This is the mail archive of the mailing list for the GCC project.

Index Nav: [Date Index] [Subject Index] [Author Index] [Thread Index]
Message Nav: [Date Prev] [Date Next] [Thread Prev] [Thread Next]
Other format: [Raw text]

Re: [PATCH 2/6, OpenACC, libgomp] Async re-work, oacc-* parts

Hi Chung-Lin!

On Tue, 18 Dec 2018 18:02:54 +0800, Chung-Lin Tang <> wrote:
> On 2018/12/17 10:32 PM, Thomas Schwinge wrote:
> >> The reason there are deadlocks from inside the plugin on GOMP_PLUGIN_fatal() is when we hold the
> >> struct gomp_device_descr's*device*  lock, which is also acquired when we execute atexit device shutdown handlers, hence the deadlock.
> >>
> >> I don't think this is the case for the OpenACC entry points that grab at the openacc.async.* hooks,
> > Ah, OK, I see.  (But I thought that method of deadlock had been fixed by
> > some structural changes, to have plugin functions call the
> > non-terminating "GOMP_PLUGIN_error" and return some error, instead of
> > calling "GOMP_PLUGIN_fatal"?  I may be misremembering.  Or, that's
> > another TODO item for later, separately...  Or, if that's actually the
> > case, that this has been fixed in the way I described, then should these
> > functions also be changed accordingly: instead of "GOMP_PLUGIN_fatal"
> > call "GOMP_PLUGIN_error", and then return an error code?)
> You remembered correctly, although...
> >> though I can audit them again if deemed so.
> > My understanding had been that deadlock may happen if we're inside some
> > of these async/wait/serialize/synchronize functions, with "async" locked,
> > then run into an error, then libgomp prepares to abort, and at that time
> > shuts down the device, which will shut down the asyncqueues
> > ("goacc_fini_asyncqueues"), which will again try to lock "async" -- which
> > it actually doesn't.  My misunderstanding, I guess?
> least now, you can see that goacc_fini_asyncqueues() does not attempt to
> acquire devicep->openacc.async.lock when doing cleanup.
> Come to think of it, that might be a bug there. :P

Heh, I wondered about that, too.  ;-)

An asyncqueue as returned by "lookup_goacc_asyncqueue" itself is not
locked (and I suppose it shouldn't be, because that would be "too
much"?), so it may -- at least (only?) in a specially constructed test
case -- happen that an asyncqueue gets destructed
("goacc_fini_asyncqueues") while it's still in use?  (Don't know how the
CUDA Driver library thinks of that, for example.  Though, probably, that
scenario can only happen if the device used by a certain host thread is
shut down while an "async" operation is still running.

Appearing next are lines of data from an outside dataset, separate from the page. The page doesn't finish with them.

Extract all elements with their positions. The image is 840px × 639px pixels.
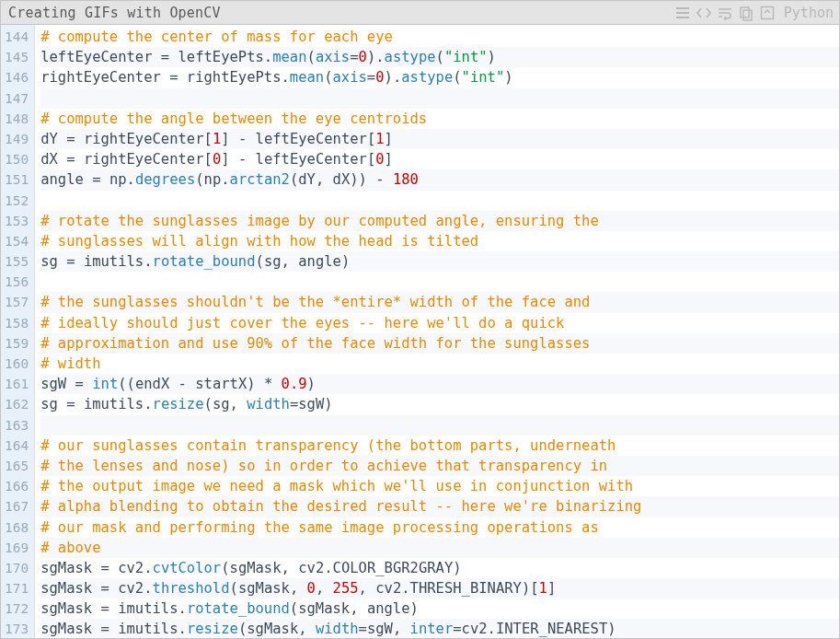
- line-number: 159: [5, 333, 29, 354]
- code-line: rightEyeCenter = rightEyePts.mean(axis=0…: [40, 67, 839, 87]
- line-number: 150: [5, 149, 29, 169]
- code-line: leftEyeCenter = leftEyePts.mean(axis=0).…: [40, 47, 839, 67]
- code-line: sgMask = cv2.threshold(sgMask, 0, 255, c…: [40, 578, 839, 598]
- line-number: 167: [5, 496, 29, 517]
- code-line: # compute the center of mass for each ey…: [40, 27, 839, 47]
- code-line: # the sunglasses shouldn't be the *entir…: [40, 292, 839, 312]
- code-line: # ideally should just cover the eyes -- …: [40, 313, 839, 333]
- line-number: 157: [5, 292, 29, 312]
- line-number: 166: [5, 476, 29, 496]
- svg-rect-0: [741, 7, 749, 17]
- external-icon[interactable]: [759, 5, 776, 21]
- code-line: sgMask = imutils.resize(sgMask, width=sg…: [40, 619, 839, 638]
- code-line: angle = np.degrees(np.arctan2(dY, dX)) -…: [40, 169, 839, 190]
- line-number: 160: [5, 354, 29, 374]
- line-number: 149: [5, 129, 29, 149]
- line-number: 148: [5, 109, 29, 129]
- code-icon[interactable]: [696, 5, 712, 21]
- line-number: 151: [5, 169, 29, 190]
- code-line: [40, 415, 839, 436]
- code-line: sgMask = imutils.rotate_bound(sgMask, an…: [40, 598, 839, 619]
- code-line: # above: [40, 538, 839, 558]
- code-body[interactable]: # compute the center of mass for each ey…: [35, 25, 839, 638]
- line-number: 162: [5, 394, 29, 414]
- line-number: 173: [5, 619, 29, 639]
- line-number: 161: [5, 374, 29, 394]
- code-line: dY = rightEyeCenter[1] - leftEyeCenter[1…: [40, 129, 839, 149]
- code-line: # sunglasses will align with how the hea…: [40, 231, 839, 251]
- code-line: # width: [40, 354, 839, 374]
- code-line: # rotate the sunglasses image by our com…: [40, 211, 839, 231]
- code-line: # our mask and performing the same image…: [40, 517, 839, 538]
- code-line: # approximation and use 90% of the face …: [40, 333, 839, 354]
- line-number: 169: [5, 538, 29, 558]
- menu-icon[interactable]: [674, 5, 691, 21]
- line-number: 164: [5, 436, 29, 456]
- code-area: 1441451461471481491501511521531541551561…: [1, 25, 839, 638]
- line-number: 146: [5, 67, 29, 87]
- language-label: Python: [784, 5, 834, 21]
- svg-rect-1: [743, 10, 752, 20]
- line-number: 165: [5, 456, 29, 476]
- code-line: dX = rightEyeCenter[0] - leftEyeCenter[0…: [40, 149, 839, 169]
- line-number: 172: [5, 598, 29, 619]
- code-line: sg = imutils.rotate_bound(sg, angle): [40, 251, 839, 272]
- line-number-gutter: 1441451461471481491501511521531541551561…: [1, 25, 35, 638]
- line-number: 147: [5, 88, 29, 109]
- line-number: 170: [5, 558, 29, 578]
- toolbar: Python: [674, 5, 834, 21]
- line-number: 155: [5, 251, 29, 272]
- code-line: # compute the angle between the eye cent…: [40, 109, 839, 129]
- snippet-title: Creating GIFs with OpenCV: [8, 5, 674, 21]
- line-number: 145: [5, 47, 29, 67]
- code-line: [40, 191, 839, 211]
- code-line: sgMask = cv2.cvtColor(sgMask, cv2.COLOR_…: [40, 558, 839, 578]
- line-number: 168: [5, 517, 29, 538]
- line-number: 153: [5, 211, 29, 231]
- code-line: # alpha blending to obtain the desired r…: [40, 496, 839, 517]
- code-line: sgW = int((endX - startX) * 0.9): [40, 374, 839, 394]
- code-line: # the lenses and nose) so in order to ac…: [40, 456, 839, 476]
- copy-icon[interactable]: [738, 5, 754, 21]
- code-line: [40, 88, 839, 109]
- svg-rect-2: [761, 6, 773, 18]
- wrap-icon[interactable]: [717, 5, 733, 21]
- line-number: 144: [5, 27, 29, 47]
- code-line: # the output image we need a mask which …: [40, 476, 839, 496]
- line-number: 156: [5, 272, 29, 292]
- line-number: 158: [5, 313, 29, 333]
- code-line: # our sunglasses contain transparency (t…: [40, 436, 839, 456]
- line-number: 171: [5, 578, 29, 598]
- code-line: [40, 272, 839, 292]
- line-number: 152: [5, 191, 29, 211]
- code-line: sg = imutils.resize(sg, width=sgW): [40, 394, 839, 414]
- line-number: 154: [5, 231, 29, 251]
- header-bar: Creating GIFs with OpenCV Python: [1, 1, 839, 25]
- line-number: 163: [5, 415, 29, 436]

But, can we easily avoid that issue by calling
"openacc.async.synchronize_func" before "openacc.async.destruct_func"
(or, have the latter do that internally)?  Just have to make sure that
any such synchonization then doesn't raise (potentially) nested
"GOMP_PLUGIN_fatal" calls.  Hence the TODO comment I added in my "into
async re-work: locking concerns" commit, before the
"openacc.async.destruct_func" call: "Can/should/must we "synchronize"
here (how?), so as to make sure that no other operation on this
asyncqueue is going on while/after we've destructed it here?"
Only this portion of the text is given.